Forty years ago the work of Shapot and Blinov was showing the same effect, except
that they demonstrated the involvement of the whole organism, especially the liver, in
interaction with the tumor (Blinov and Shapot, 1975).
The alkaline cancer cell surrounds itself by the acid that it emits, and this extracellular
acidity increases the ability of fatty acids to enter the cell (Spector, 1969); cancer cells,
although they are synthesizing fat, also avidly take it up from their environment
(Sueyoshi and Nagao, 1962b). This fat avidity is so extreme that cancer cells in vitro will
eat enough polyunsaturated fat to kill themselves. This has been offered as proof that
fish oil kills cancer. Saturated fats, however, have a calming effect on cancer cells,
inhibiting their aerobic glycolysis (Marchut, et al., 1986) while permitting them to resume
the respiratory production of energy.
The foods that nourish the patient well enough to support healing while permitting
energy reserves to be built up are also the foods that don't interfere with the hormones,
that don't cause spurious excitation of the tissues. The polyunsaturated fats directly
stimulate the stress hormones, activate the excitatory amino acid signals, and directly
excite cells, while the saturated fats have opposite effects, and are anti-inflammatory,
and also don't interfere with mitochondrial function. When we eat more carbohydrate
than can be oxidized, some of it will be turned into saturated fats and omega-9 fats, and
these will support mitochondrial energy production. Carbohydrates in the diet also help
to decrease the mobilization of fatty acids from storage; niacinamide and aspirin support
that effect. Sugars are probably more favorable than starches for the immune system
(Harris, et al., 1999), and failure of the immune system is a common feature of cancer.

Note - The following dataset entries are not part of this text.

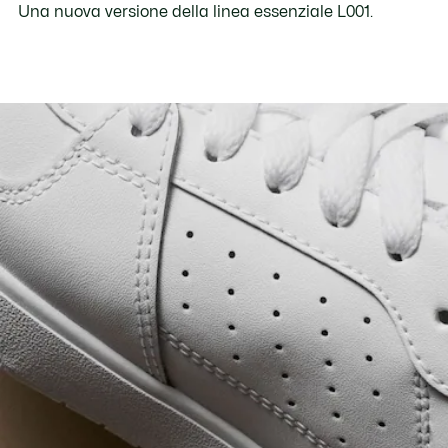
Una nuova versione della linea essenziale L001.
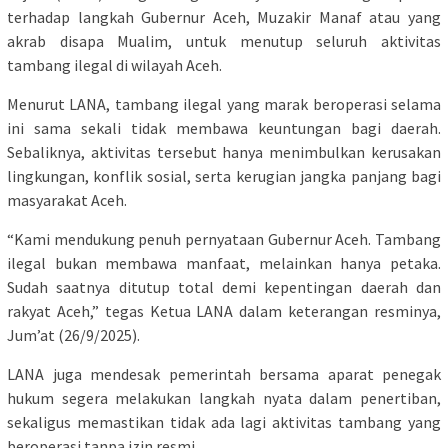
terhadap langkah Gubernur Aceh, Muzakir Manaf atau yang
akrab disapa Mualim, untuk menutup seluruh aktivitas
tambang ilegal di wilayah Aceh.
Menurut LANA, tambang ilegal yang marak beroperasi selama
ini sama sekali tidak membawa keuntungan bagi daerah.
Sebaliknya, aktivitas tersebut hanya menimbulkan kerusakan
lingkungan, konflik sosial, serta kerugian jangka panjang bagi
masyarakat Aceh.
“Kami mendukung penuh pernyataan Gubernur Aceh. Tambang
ilegal bukan membawa manfaat, melainkan hanya petaka.
Sudah saatnya ditutup total demi kepentingan daerah dan
rakyat Aceh,” tegas Ketua LANA dalam keterangan resminya,
Jum’at (26/9/2025).
LANA juga mendesak pemerintah bersama aparat penegak
hukum segera melakukan langkah nyata dalam penertiban,
sekaligus memastikan tidak ada lagi aktivitas tambang yang
beroperasi tanpa izin resmi.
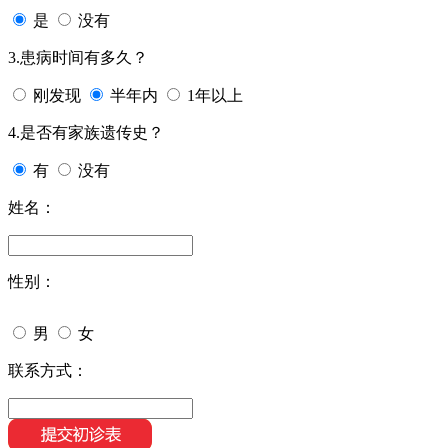
是
没有
3.患病时间有多久？
刚发现
半年内
1年以上
4.是否有家族遗传史？
有
没有
姓名：
性别：
男
女
联系方式：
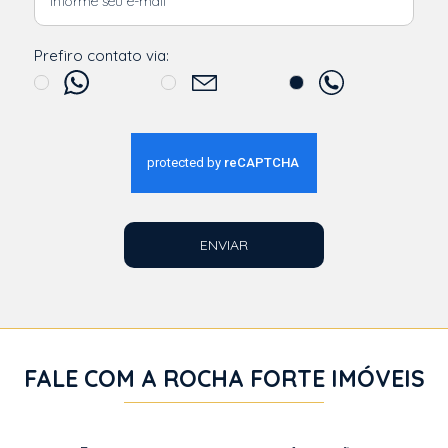
Prefiro contato via:
ENVIAR
FALE COM A ROCHA FORTE IMÓVEIS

Polyunsaturated fats are generally known to suppress the immune system. Foods that
provide generous amounts of sodium, calcium, magnesium, and potassium, help to
minimize stress. Trace minerals and vitamins are important, but can be harmful if used
excessively--iron excess is important to avoid.
Emodin, an anti-inflammatory substance found in cascara sagrada bark and other
plants, is similar to other molecules that have been used for treating cancer, and one of
its effects is to lower HIF: "Consistently, emodin attenuated the expression of
cyclooxygenase 2 (COX-2), VEGF, hypoxia inducible factor 1 alpha (HIF-1!), MMP-1
and MMP-13 at mRNA level in IL-1and LPS-treated synoviocytes under hypoxia" (Ha,
et al., 2011). MMP-1 and MMP-13 are collagenase enzymes involved in metastasis.
When cells are fully nourished, supplied with protective hormones, and properly
illuminated, their ability to communicate should be able to govern their movements,
preventing--and possibly reversing--metastatic migration.